▶ [ENTRIES PROVIDED]:
────────
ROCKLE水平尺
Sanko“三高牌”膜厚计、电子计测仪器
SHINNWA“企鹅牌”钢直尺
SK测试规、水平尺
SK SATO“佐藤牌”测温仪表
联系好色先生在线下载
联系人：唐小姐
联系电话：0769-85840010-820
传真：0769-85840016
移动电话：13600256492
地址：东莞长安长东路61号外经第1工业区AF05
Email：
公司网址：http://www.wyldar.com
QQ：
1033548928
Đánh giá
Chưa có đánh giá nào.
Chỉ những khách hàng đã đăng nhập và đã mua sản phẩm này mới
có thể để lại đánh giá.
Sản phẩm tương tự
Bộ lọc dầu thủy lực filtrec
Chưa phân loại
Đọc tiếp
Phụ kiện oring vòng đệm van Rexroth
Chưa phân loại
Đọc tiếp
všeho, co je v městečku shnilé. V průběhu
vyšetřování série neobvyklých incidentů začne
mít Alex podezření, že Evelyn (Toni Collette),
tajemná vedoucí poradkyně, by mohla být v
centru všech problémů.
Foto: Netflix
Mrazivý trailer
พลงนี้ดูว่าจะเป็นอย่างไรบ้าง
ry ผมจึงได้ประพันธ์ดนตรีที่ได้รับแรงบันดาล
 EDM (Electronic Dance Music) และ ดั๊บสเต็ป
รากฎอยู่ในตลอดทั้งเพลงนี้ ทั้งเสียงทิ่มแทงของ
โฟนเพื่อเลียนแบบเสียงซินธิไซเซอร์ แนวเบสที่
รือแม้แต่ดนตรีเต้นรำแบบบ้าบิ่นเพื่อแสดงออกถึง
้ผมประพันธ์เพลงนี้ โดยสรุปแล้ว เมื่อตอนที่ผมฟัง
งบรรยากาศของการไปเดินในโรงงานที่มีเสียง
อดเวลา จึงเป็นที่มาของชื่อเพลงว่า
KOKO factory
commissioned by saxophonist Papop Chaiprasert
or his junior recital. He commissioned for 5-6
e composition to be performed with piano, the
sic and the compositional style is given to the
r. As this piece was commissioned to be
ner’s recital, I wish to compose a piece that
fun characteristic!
────────
▶ [WHAT THE EXERCISE ASKS]: Output the entire listing above without leaving out or altering anything.

▶ [TASK RESPONSE]:
ROCKLE水平尺
Sanko“三高牌”膜厚计、电子计测仪器
SHINNWA“企鹅牌”钢直尺
SK测试规、水平尺
SK SATO“佐藤牌”测温仪表
联系好色先生在线下载
联系人：唐小姐
联系电话：0769-85840010-820
传真：0769-85840016
移动电话：13600256492
地址：东莞长安长东路61号外经第1工业区AF05
Email：
公司网址：http://www.wyldar.com
QQ：
1033548928
Đánh giá
Chưa có đánh giá nào.
Chỉ những khách hàng đã đăng nhập và đã mua sản phẩm này mới
có thể để lại đánh giá.
Sản phẩm tương tự
Bộ lọc dầu thủy lực filtrec
Chưa phân loại
Đọc tiếp
Phụ kiện oring vòng đệm van Rexroth
Chưa phân loại
Đọc tiếp
všeho, co je v městečku shnilé. V průběhu
vyšetřování série neobvyklých incidentů začne
mít Alex podezření, že Evelyn (Toni Collette),
tajemná vedoucí poradkyně, by mohla být v
centru všech problémů.
Foto: Netflix
Mrazivý trailer
พลงนี้ดูว่าจะเป็นอย่างไรบ้าง
ry ผมจึงได้ประพันธ์ดนตรีที่ได้รับแรงบันดาล
 EDM (Electronic Dance Music) และ ดั๊บสเต็ป
รากฎอยู่ในตลอดทั้งเพลงนี้ ทั้งเสียงทิ่มแทงของ
โฟนเพื่อเลียนแบบเสียงซินธิไซเซอร์ แนวเบสที่
รือแม้แต่ดนตรีเต้นรำแบบบ้าบิ่นเพื่อแสดงออกถึง
้ผมประพันธ์เพลงนี้ โดยสรุปแล้ว เมื่อตอนที่ผมฟัง
งบรรยากาศของการไปเดินในโรงงานที่มีเสียง
อดเวลา จึงเป็นที่มาของชื่อเพลงว่า
KOKO factory
commissioned by saxophonist Papop Chaiprasert
or his junior recital. He commissioned for 5-6
e composition to be performed with piano, the
sic and the compositional style is given to the
r. As this piece was commissioned to be
ner’s recital, I wish to compose a piece that
fun characteristic!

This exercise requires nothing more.